Jan Gordon's introduction to The Mr. and Mrs. William Preston Harrison Gallery of Modern French Art is a rarely seen work, published in 1929. It is listed in a bibliography of Jan Gordon issued during the memorial exhibition following his death in 1944, but is missing from subsequent summaries of his publications, with one exception.

The Mr. and Mrs. William Preston Harrison Gallery of Modern French Art, Jan Gordon (1929)
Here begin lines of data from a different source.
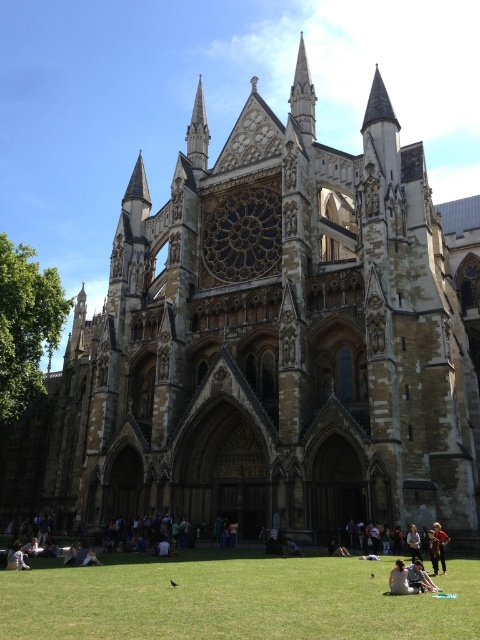 Question: Is light brown leather jacket at lower center bigger than dark blue jeans at lower center?

Choices:
 (A) no
 (B) yes

Answer: (A)

Question: Which object is closer to the camera taking this photo?

Choices:
 (A) dark blue jeans at lower center
 (B) blue denim jeans at center
 (C) green grass at lower center

Answer: (C)

Question: Does green grass at lower center have a smaller size compared to dark blue jeans at lower center?

Choices:
 (A) no
 (B) yes

Answer: (A)

Question: Can you confirm if dark blue jeans at lower center is wider than blue denim jeans at center?

Choices:
 (A) yes
 (B) no

Answer: (A)

Question: Which object is positioned farthest from the blue denim jeans at center?

Choices:
 (A) dark blue jeans at lower center
 (B) light brown leather jacket at lower center
 (C) green grass at lower center

Answer: (B)

Question: Which object is farther from the camera taking this photo?

Choices:
 (A) light brown leather jacket at lower center
 (B) light brown hair at lower center
 (C) green grass at lower center
 (D) dark blue jeans at lower center

Answer: (D) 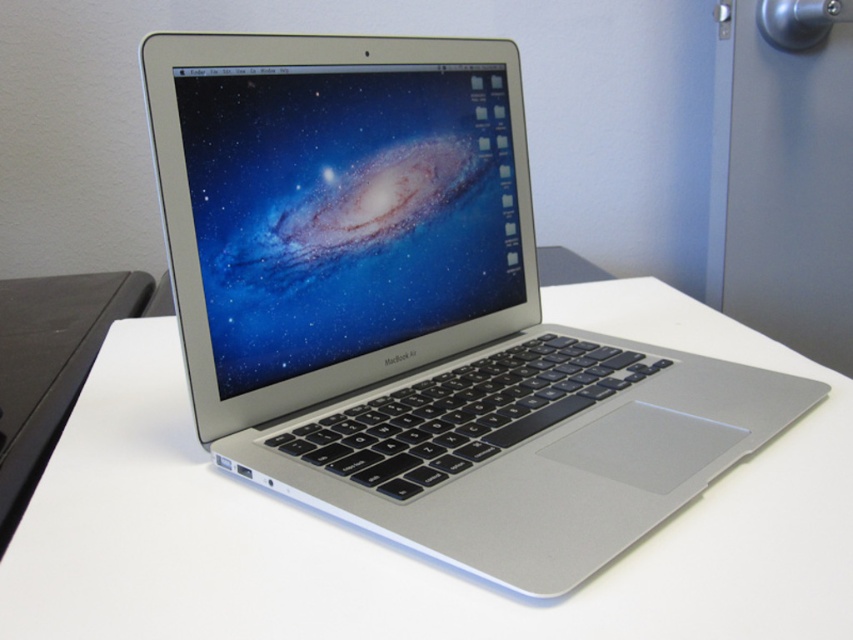 Who is more forward, [215,385] or [735,336]?

Point [215,385] is more forward.

Does silver metallic laptop at center have a larger size compared to white matte table at center?

No, silver metallic laptop at center is not bigger than white matte table at center.

Between point (318, 145) and point (548, 625), which one is positioned in front?

Point (548, 625) is in front.

Identify the location of silver metallic laptop at center. (415, 310). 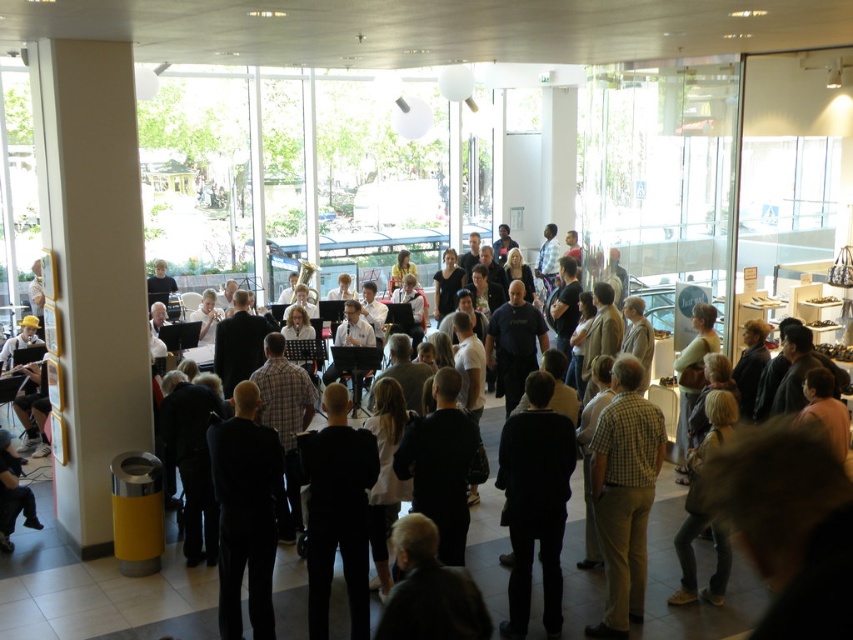 What do you see at coordinates (624, 493) in the screenshot? Image resolution: width=853 pixels, height=640 pixels. I see `checkered shirt at center` at bounding box center [624, 493].

Who is more forward, (637, 577) or (7, 486)?

Point (637, 577) is in front.

Locate an element on the screen. This screenshot has height=640, width=853. checkered shirt at center is located at coordinates (624, 493).

Is checkered shirt at center above black suit at center?

Yes, checkered shirt at center is above black suit at center.

What do you see at coordinates (624, 493) in the screenshot?
I see `checkered shirt at center` at bounding box center [624, 493].

You are a GUI agent. You are given a task and a screenshot of the screen. Output one action in this format:
    pyautogui.click(x=<x>, y=<y>)
    Task: Click on the checkered shirt at center
    This screenshot has height=640, width=853.
    Given the screenshot: What is the action you would take?
    pyautogui.click(x=624, y=493)

This screenshot has height=640, width=853. What are the coordinates of `checkered shirt at center` in the screenshot? It's located at (624, 493).

Which of these two, black suit at center or dark gray suit at lower left, stands taller?

black suit at center

Which is behind, point (277, 445) or point (26, 520)?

The brief biography of Jan Gordon (not entirely accurate) in the book is as follows:

"Born in England, has been a resident of Paris for over a quarter of a century. Well-known as a painter and illustrator, he is also a distinguished traveler, lecturer, author, and critic. His book, Modern French Painters (Dodd, Mead and Company publication), is generally recognized as one of the best treatises on Modern Art."

On Modern Art, Jan Gordon comments that, "Even today in the States there are few opportunities of studying this recent growth in Art. Few public galleries show Modern pictures..... So with considerable surprise we found in Los Angeles this most unusual gallery. In drawings and watercolors it is the best of its kind in the United States and indeed it comes only second altogether to that in the Art Institute of Chicago which is the princely gift of multi-millionaires."

Jan Gordon's explanation of Modern French Art as illustrated by the 86 pictures in the collection includes an arrangement of the painters represented into eleven groups, ending with "Pattern almost entirely reduced to flat abstract composition inspired by natural objects but only hinting in the most distant way at the sources of inspiration", represented by de la Fresnaye, Gleizes, Picasso and Braque.

He concludes the essay with:

"This collection carries the spectator from almost pure realism to complete abstraction and indeed to things which to the ordinary eye must look like mere impertinence."
"There are few visitors, I venture to assert, who will find any sense of beauty in Braque's two little pieces of wall paper or Picasso's hieroglyphic. And yet .... art depends not on the materials employed nor on the skill in imitation but on the mind of the artist. He can work with whatever he chooses. Wallpaper is not per se more degrading than oil paint. Yes, the great artist will make art out of anything even out of nonsense; while the poor artist will expend all the treasures of the art store, will even commandeer a mountain, as has been done in Georgia, and will produce nothing but shoddy."

Eighty five years after it was published this text remains a clear explanation of those revolutionary developments in Art of the first decades of the twentieth century.